- _RECORD EXTRACTS_:
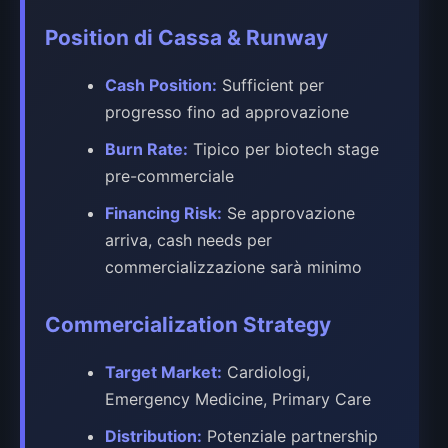
Position di Cassa & Runway
Cash Position:
Sufficient per
progresso fino ad approvazione
Burn Rate:
Tipico per biotech stage
pre-commerciale
Financing Risk:
Se approvazione
arriva, cash needs per
commercializzazione sarà minimo
Commercialization Strategy
Target Market:
Cardiologi,
Emergency Medicine, Primary Care
Distribution:
Potenziale partnership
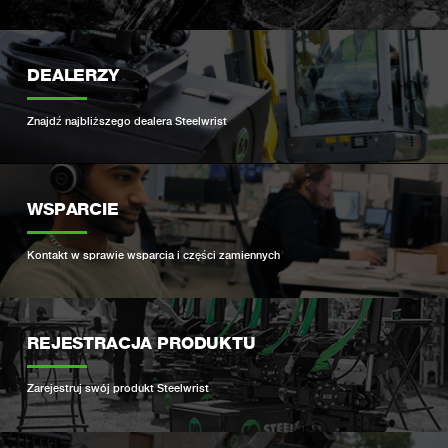
DEALERZY
Znajdź najbliższego dealera Steelwrist
WSPARCIE
Kontakt w sprawie wsparcia i części zamiennych
REJESTRACJA PRODUKTU
Zarejestruj swój produkt Steelwrist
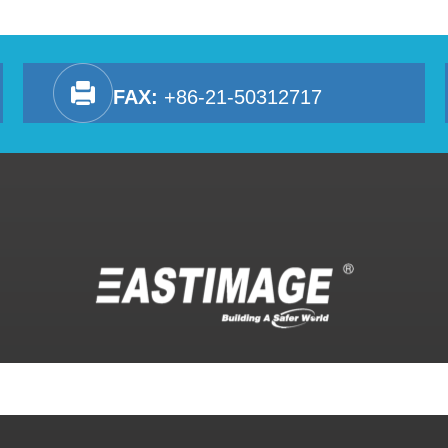
FAX:
+86-21-50312717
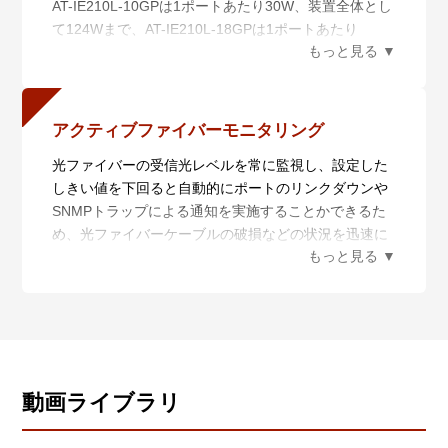
AT-IE210L-10GPは1ポートあたり30W、装置全体とし
ネットワークの仮想化は、データセンター向けスイッ
て124Wまで、AT-IE210L-18GPは1ポートあたり
チなど導入コストが高い製品でのみ対応していること
30W、装置全体として247Wまで給電可能なため、
が多く、産業用ネットワークにおいては導入すること
PoE+対応無線LANアクセスポイントやネットワークカ
が困難です。
メラなどの様々なPoE+受電機器が接続可能です。
CentreCOM IE210LシリーズはAMF Plusメンバー装置
アクティブファイバーモニタリング
に対応しており、ループガードや多彩な認証機能など
エッジスイッチに求められる機能を備えながら、AMF
光ファイバーの受信光レベルを常に監視し、設定した
Plusマスター装置との組み合わせにより、ネットワー
しきい値を下回ると自動的にポートのリンクダウンや
クの仮想化および統合管理を産業用ネットワークにも
SNMPトラップによる通知を実施することかできるた
提供します。
め、光ファイバーケーブルの破損などの状況を迅速に
把握することができます。
※ 3 SFP光ファイバーポートでのみ有効。本機能をサ
ポートするSFPモジュールについては、コマンドリフ
ァレンスをご覧ください。
動画ライブラリ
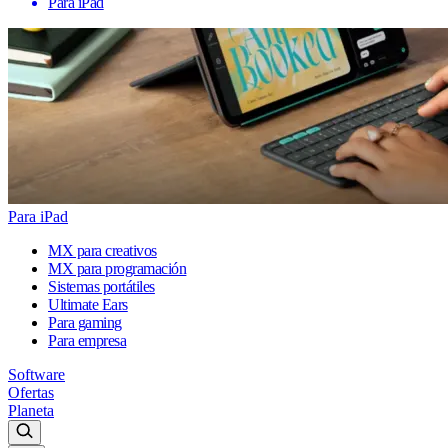
Para iPad
Para iPad
MX para creativos
MX para programación
Sistemas portátiles
Ultimate Ears
Para gaming
Para empresa
Software
Ofertas
Planeta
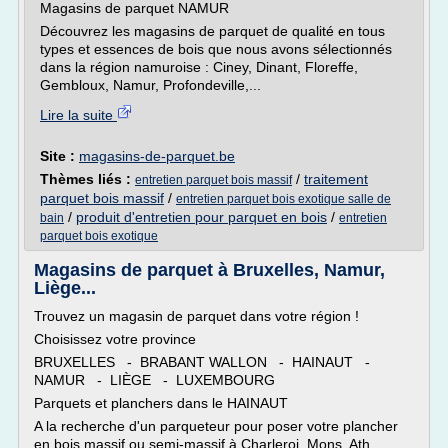
Magasins de parquet NAMUR
Découvrez les magasins de parquet de qualité en tous
types et essences de bois que nous avons sélectionnés
dans la région namuroise : Ciney, Dinant, Floreffe,
Gembloux, Namur, Profondeville,...
Lire la suite
Site :
magasins-de-parquet.be
Thèmes liés :
/
traitement
entretien parquet bois massif
parquet bois massif
/
entretien parquet bois exotique salle de
/
produit d'entretien pour parquet en bois
/
bain
entretien
parquet bois exotique
Magasins de parquet à Bruxelles, Namur,
Liège...
Trouvez un magasin de parquet dans votre région !
Choisissez votre province
BRUXELLES - BRABANT WALLON - HAINAUT -
NAMUR - LIÈGE - LUXEMBOURG
Parquets et planchers dans le HAINAUT
A la recherche d'un parqueteur pour poser votre plancher
en bois massif ou semi-massif à Charleroi, Mons, Ath,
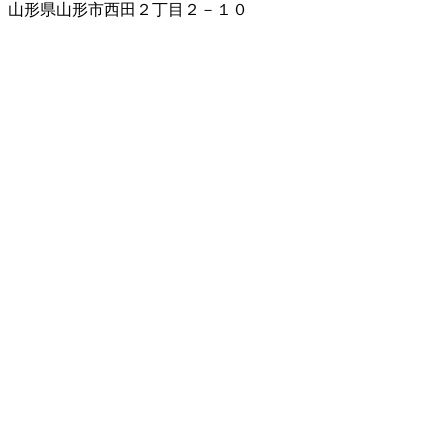
山形県山形市西田２丁目２－１０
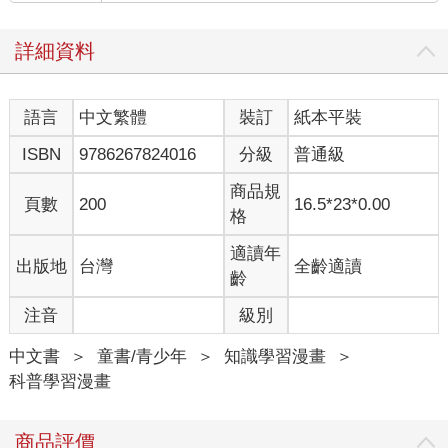
詳細資料
語言
中文繁體
裝訂
紙本平裝
ISBN
9786267824016
分級
普通級
商品規
頁數
200
16.5*23*0.00
格
適讀年
出版地
台灣
全齡適讀
齡
注音
級別
中文書
＞
童書/青少年
＞
知識學習漫畫
＞
科普學習漫畫
商品評價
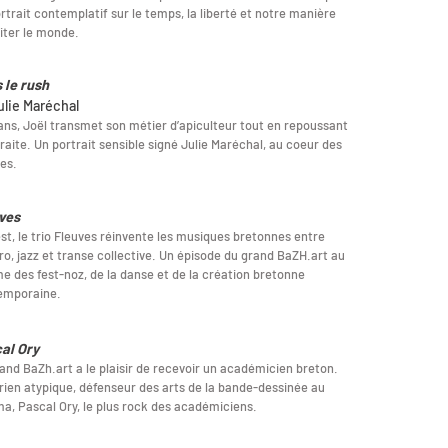
rtrait contemplatif sur le temps, la liberté et notre manière
iter le monde.
 le rush
ulie Maréchal
ans, Joël transmet son métier d’apiculteur tout en repoussant
traite. Un portrait sensible signé Julie Maréchal, au coeur des
les.
ves
st, le trio Fleuves réinvente les musiques bretonnes entre
ro, jazz et transe collective. Un épisode du grand BaZH.art au
e des fest-noz, de la danse et de la création bretonne
emporaine.
al Ory
and BaZh.art a le plaisir de recevoir un académicien breton.
rien atypique, défenseur des arts de la bande-dessinée au
a, Pascal Ory, le plus rock des académiciens.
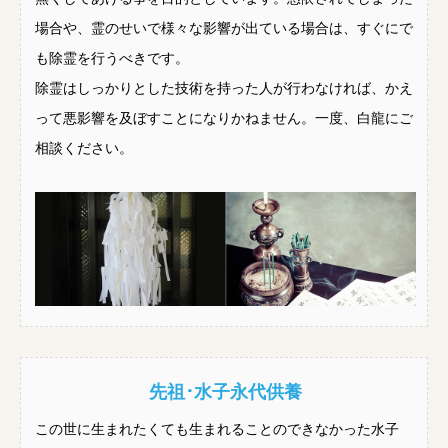
場合や、霊のせいで様々な影響が出ている場合は、すぐにで
も除霊を行うべきです。
除霊はしっかりとした技術を持った人が行わなければ、かえ
って悪影響を及ぼすことになりかねません。一度、白龍にご
相談ください。
先祖･水子永代供養
この世に生まれたくても生まれることのできなかった水子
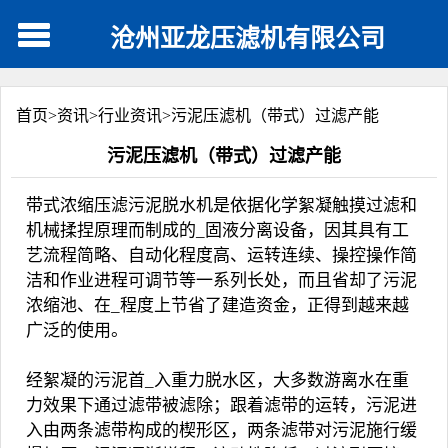
沧州亚龙压滤机有限公司
首页>
资讯
>
行业资讯
>
污泥压滤机（带式）过滤产能
污泥压滤机（带式）过滤产能
带式浓缩压滤污泥脱水机是依据化学絮凝触摸过滤和
机械揉捏原理而制成的_固液分离设备，因其具有工
艺流程简略、自动化程度高、运转连续、操控操作简
洁和作业进程可调节等一系列长处，而且省却了污泥
浓缩池、在_程度上节省了建造资金，正得到越来越
广泛的使用。
经絮凝的污泥首_入重力脱水区，大多数游离水在重
力效果下通过滤带被滤除；跟着滤带的运转，污泥进
入由两条滤带构成的楔形区，两条滤带对污泥施行缓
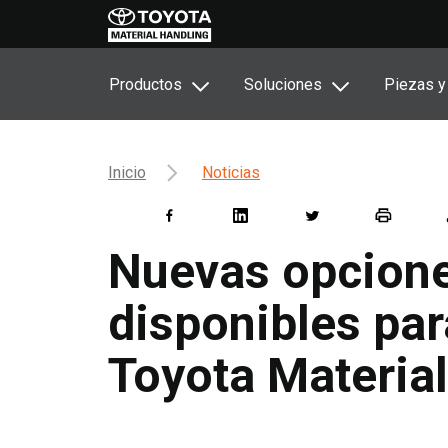
Productos
Soluciones
Piezas y
Inicio
Noticias
Nuevas opciones
disponibles par
Toyota Materia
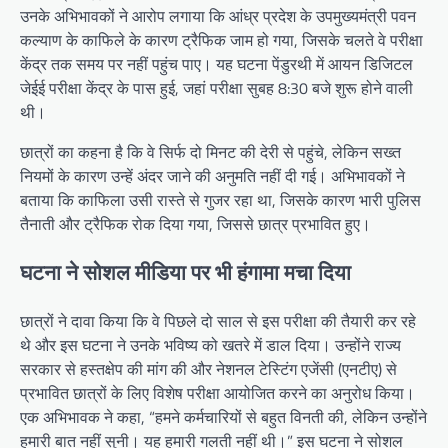
उनके अभिभावकों ने आरोप लगाया कि आंध्र प्रदेश के उपमुख्यमंत्री पवन
कल्याण के काफिले के कारण ट्रैफिक जाम हो गया, जिसके चलते वे परीक्षा
केंद्र तक समय पर नहीं पहुंच पाए। यह घटना पेंडुरथी में आयन डिजिटल
जेईई परीक्षा केंद्र के पास हुई, जहां परीक्षा सुबह 8:30 बजे शुरू होने वाली
थी।
छात्रों का कहना है कि वे सिर्फ दो मिनट की देरी से पहुंचे, लेकिन सख्त
नियमों के कारण उन्हें अंदर जाने की अनुमति नहीं दी गई। अभिभावकों ने
बताया कि काफिला उसी रास्ते से गुजर रहा था, जिसके कारण भारी पुलिस
तैनाती और ट्रैफिक रोक दिया गया, जिससे छात्र प्रभावित हुए।
घटना ने सोशल मीडिया पर भी हंगामा मचा दिया
छात्रों ने दावा किया कि वे पिछले दो साल से इस परीक्षा की तैयारी कर रहे
थे और इस घटना ने उनके भविष्य को खतरे में डाल दिया। उन्होंने राज्य
सरकार से हस्तक्षेप की मांग की और नेशनल टेस्टिंग एजेंसी (एनटीए) से
प्रभावित छात्रों के लिए विशेष परीक्षा आयोजित करने का अनुरोध किया।
एक अभिभावक ने कहा, “हमने कर्मचारियों से बहुत विनती की, लेकिन उन्होंने
हमारी बात नहीं सुनी। यह हमारी गलती नहीं थी।” इस घटना ने सोशल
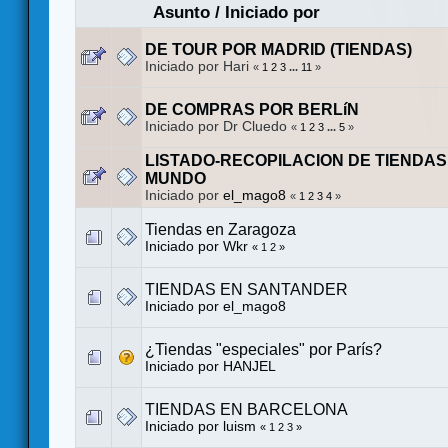
Asunto
/
Iniciado por
DE TOUR POR MADRID (TIENDAS)
Iniciado por Hari
«
1
2
3
...
11
»
DE COMPRAS POR BERLíN
Iniciado por Dr Cluedo
«
1
2
3
...
5
»
LISTADO-RECOPILACION DE TIENDAS
MUNDO
Iniciado por
el_mago8
«
1
2
3
4
»
Tiendas en Zaragoza
Iniciado por
Wkr
«
1
2
»
TIENDAS EN SANTANDER
Iniciado por
el_mago8
¿Tiendas "especiales" por París?
Iniciado por
HANJEL
TIENDAS EN BARCELONA
Iniciado por luism
«
1
2
3
»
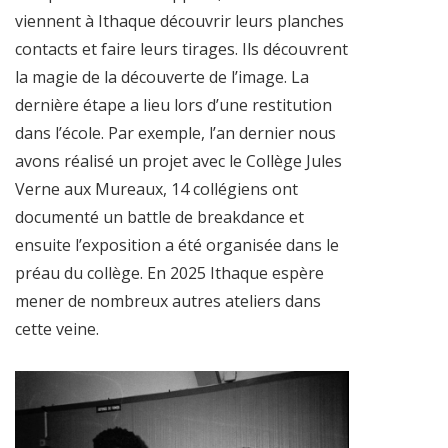
viennent à Ithaque découvrir leurs planches
contacts et faire leurs tirages. Ils découvrent
la magie de la découverte de l’image. La
dernière étape a lieu lors d’une restitution
dans l’école. Par exemple, l’an dernier nous
avons réalisé un projet avec le Collège Jules
Verne aux Mureaux, 14 collégiens ont
documenté un battle de breakdance et
ensuite l’exposition a été organisée dans le
préau du collège. En 2025 Ithaque espère
mener de nombreux autres ateliers dans
cette veine.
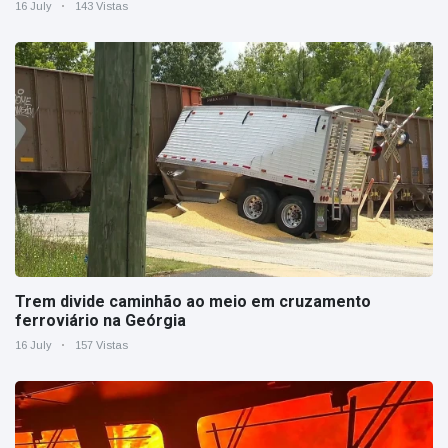
16 July
143 Vistas
Trem divide caminhão ao meio em cruzamento
ferroviário na Geórgia
16 July
157 Vistas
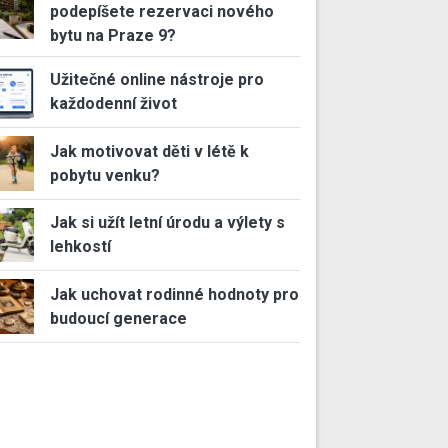
podepíšete rezervaci nového
bytu na Praze 9?
Užitečné online nástroje pro
každodenní život
Jak motivovat děti v létě k
pobytu venku?
Jak si užít letní úrodu a výlety s
lehkostí
Jak uchovat rodinné hodnoty pro
budoucí generace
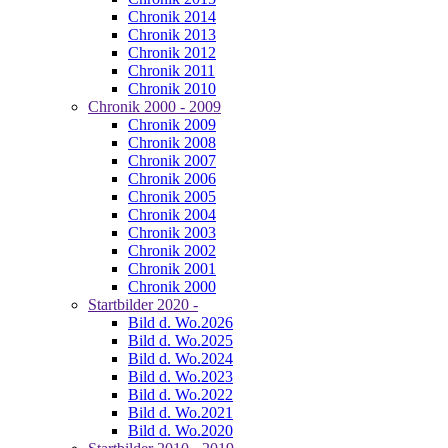
Chronik 2014
Chronik 2013
Chronik 2012
Chronik 2011
Chronik 2010
Chronik 2000 - 2009
Chronik 2009
Chronik 2008
Chronik 2007
Chronik 2006
Chronik 2005
Chronik 2004
Chronik 2003
Chronik 2002
Chronik 2001
Chronik 2000
Startbilder 2020 -
Bild d. Wo.2026
Bild d. Wo.2025
Bild d. Wo.2024
Bild d. Wo.2023
Bild d. Wo.2022
Bild d. Wo.2021
Bild d. Wo.2020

- _WHAT YOU ARE ASKED TO DO_: Return only the part above that opens with the line containing "थे और इस घटना" and closes with the line containing "dans l’école. Par exemple, l’an dernier nous", exactly and with both ends, skipping the pictures.

- _RESULT OF THIS EXERCISE_:
थे और इस घटना ने उनके भविष्य को खतरे में डाल दिया। उन्होंने राज्य
सरकार से हस्तक्षेप की मांग की और नेशनल टेस्टिंग एजेंसी (एनटीए) से
प्रभावित छात्रों के लिए विशेष परीक्षा आयोजित करने का अनुरोध किया।
एक अभिभावक ने कहा, “हमने कर्मचारियों से बहुत विनती की, लेकिन उन्होंने
हमारी बात नहीं सुनी। यह हमारी गलती नहीं थी।” इस घटना ने सोशल
Asunto
/
Iniciado por
DE TOUR POR MADRID (TIENDAS)
Iniciado por Hari
«
1
2
3
...
11
»
DE COMPRAS POR BERLíN
Iniciado por Dr Cluedo
«
1
2
3
...
5
»
LISTADO-RECOPILACION DE TIENDAS
MUNDO
Iniciado por
el_mago8
«
1
2
3
4
»
Tiendas en Zaragoza
Iniciado por
Wkr
«
1
2
»
TIENDAS EN SANTANDER
Iniciado por
el_mago8
¿Tiendas "especiales" por París?
Iniciado por
HANJEL
TIENDAS EN BARCELONA
Iniciado por luism
«
1
2
3
»
viennent à Ithaque découvrir leurs planches
contacts et faire leurs tirages. Ils découvrent
la magie de la découverte de l’image. La
dernière étape a lieu lors d’une restitution
dans l’école. Par exemple, l’an dernier nous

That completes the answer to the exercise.